Por esta claraboya,… ***
Héctor A. Piccoli · Si no a enhestar el oro oído
a Ana María
Por esta claraboya, permanece en el cuarto lo callado y siguiente. La castidad del muro, se deshoja en un lento fluir de agua suspensa; nadie demora la joya dispersa del cielo que pasa.
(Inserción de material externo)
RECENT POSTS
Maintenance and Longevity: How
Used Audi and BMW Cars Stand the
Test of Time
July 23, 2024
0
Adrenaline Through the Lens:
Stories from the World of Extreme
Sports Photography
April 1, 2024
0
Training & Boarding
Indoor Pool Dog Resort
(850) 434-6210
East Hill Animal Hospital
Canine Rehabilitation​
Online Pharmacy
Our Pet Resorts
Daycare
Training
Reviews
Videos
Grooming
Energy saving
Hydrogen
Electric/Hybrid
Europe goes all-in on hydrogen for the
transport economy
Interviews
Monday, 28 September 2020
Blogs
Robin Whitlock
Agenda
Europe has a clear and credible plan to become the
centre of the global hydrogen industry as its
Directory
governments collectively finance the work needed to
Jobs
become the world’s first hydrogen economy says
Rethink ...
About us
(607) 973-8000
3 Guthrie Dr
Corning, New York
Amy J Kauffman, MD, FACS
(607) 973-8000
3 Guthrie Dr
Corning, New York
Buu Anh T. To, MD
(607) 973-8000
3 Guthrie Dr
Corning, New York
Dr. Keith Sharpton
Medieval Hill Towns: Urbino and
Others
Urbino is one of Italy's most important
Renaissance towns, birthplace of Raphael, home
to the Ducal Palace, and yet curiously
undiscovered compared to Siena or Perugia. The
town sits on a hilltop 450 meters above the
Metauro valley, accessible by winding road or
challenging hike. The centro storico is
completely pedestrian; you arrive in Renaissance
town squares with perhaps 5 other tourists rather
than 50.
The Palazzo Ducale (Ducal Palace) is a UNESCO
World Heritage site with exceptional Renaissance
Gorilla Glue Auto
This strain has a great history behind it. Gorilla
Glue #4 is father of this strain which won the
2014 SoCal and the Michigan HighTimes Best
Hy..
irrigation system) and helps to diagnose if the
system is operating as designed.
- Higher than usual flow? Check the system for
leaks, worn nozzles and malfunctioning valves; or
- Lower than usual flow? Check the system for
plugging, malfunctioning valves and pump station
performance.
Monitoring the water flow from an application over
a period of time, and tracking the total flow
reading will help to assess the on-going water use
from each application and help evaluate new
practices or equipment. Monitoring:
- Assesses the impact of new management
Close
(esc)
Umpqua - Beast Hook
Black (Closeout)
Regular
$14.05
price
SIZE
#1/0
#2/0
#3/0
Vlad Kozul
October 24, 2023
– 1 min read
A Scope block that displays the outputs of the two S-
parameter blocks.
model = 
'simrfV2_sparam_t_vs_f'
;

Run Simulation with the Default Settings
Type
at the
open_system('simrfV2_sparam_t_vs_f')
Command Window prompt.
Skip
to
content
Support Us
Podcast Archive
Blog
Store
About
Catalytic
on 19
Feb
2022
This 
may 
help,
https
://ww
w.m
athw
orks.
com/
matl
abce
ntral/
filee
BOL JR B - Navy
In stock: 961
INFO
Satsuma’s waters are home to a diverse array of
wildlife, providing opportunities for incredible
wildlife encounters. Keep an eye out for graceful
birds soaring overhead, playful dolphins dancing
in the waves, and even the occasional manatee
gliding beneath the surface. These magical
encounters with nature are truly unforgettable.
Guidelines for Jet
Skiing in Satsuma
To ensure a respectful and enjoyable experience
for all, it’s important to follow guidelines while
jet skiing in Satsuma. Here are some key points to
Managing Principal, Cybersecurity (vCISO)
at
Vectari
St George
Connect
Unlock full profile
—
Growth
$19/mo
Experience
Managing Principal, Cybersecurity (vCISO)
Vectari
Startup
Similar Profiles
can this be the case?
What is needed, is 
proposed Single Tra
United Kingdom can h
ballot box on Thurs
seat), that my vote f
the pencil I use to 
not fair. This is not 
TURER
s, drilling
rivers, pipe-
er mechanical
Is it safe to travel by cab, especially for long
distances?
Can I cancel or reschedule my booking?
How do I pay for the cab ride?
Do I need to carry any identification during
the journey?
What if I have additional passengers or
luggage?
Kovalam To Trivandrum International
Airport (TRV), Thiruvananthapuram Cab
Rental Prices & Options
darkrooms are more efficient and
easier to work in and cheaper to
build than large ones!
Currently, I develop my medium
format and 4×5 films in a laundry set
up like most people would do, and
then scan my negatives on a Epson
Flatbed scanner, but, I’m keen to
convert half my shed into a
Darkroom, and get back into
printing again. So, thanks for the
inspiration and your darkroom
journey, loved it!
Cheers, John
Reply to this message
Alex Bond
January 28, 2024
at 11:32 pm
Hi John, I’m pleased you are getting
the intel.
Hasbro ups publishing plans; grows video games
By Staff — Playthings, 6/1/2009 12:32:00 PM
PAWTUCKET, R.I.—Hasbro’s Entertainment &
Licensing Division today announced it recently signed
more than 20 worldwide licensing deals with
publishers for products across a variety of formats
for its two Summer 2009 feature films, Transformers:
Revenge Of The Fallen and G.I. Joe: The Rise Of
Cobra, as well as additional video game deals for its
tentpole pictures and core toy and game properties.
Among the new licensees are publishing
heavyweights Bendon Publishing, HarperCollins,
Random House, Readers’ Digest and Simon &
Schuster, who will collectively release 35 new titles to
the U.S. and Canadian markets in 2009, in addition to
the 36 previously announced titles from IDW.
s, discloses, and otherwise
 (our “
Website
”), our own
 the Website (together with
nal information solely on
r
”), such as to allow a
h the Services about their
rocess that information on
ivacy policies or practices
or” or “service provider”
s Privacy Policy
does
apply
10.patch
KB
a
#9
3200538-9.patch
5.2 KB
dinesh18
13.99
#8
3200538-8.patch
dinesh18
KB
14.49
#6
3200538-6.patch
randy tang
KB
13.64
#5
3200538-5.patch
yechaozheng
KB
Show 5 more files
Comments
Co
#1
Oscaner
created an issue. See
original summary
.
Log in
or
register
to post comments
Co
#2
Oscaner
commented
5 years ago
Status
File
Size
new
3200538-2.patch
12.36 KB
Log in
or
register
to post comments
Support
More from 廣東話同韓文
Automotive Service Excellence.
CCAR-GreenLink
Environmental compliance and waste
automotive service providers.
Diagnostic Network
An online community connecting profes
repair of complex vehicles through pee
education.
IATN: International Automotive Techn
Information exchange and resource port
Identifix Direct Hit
Derramaría un alféizar esta banda sin deseo que una sola frase anega en qué otra voluntad de agua más que el actual azul de sí, en que la frase puede, –única–, encarnar toda su lengua? O es, esposa, quizá el martirizado lema del vano hecho escollera para un gas que ingresa, ingresa –marejada sin rumor y sin rompiente–, a qué espesor? la exhausta sangría a la que vuelve, el cielo en movimiento? Un efímero ganado pace ahora, y nada guarda ni forma obsta, a este moroso acontecimiento. Acierta un oro vago a legitimar la prescindencia de vos, e infringir así la tarde abstracta. Qué serena insistencia, esposa, es estar muerta! Entreabierta en lo alto, la claraboya es una anagogía perpleja en los batientes ante la ilegibilidad extensa, ardida: la luz en la ventalla total, del cielo indehiscente.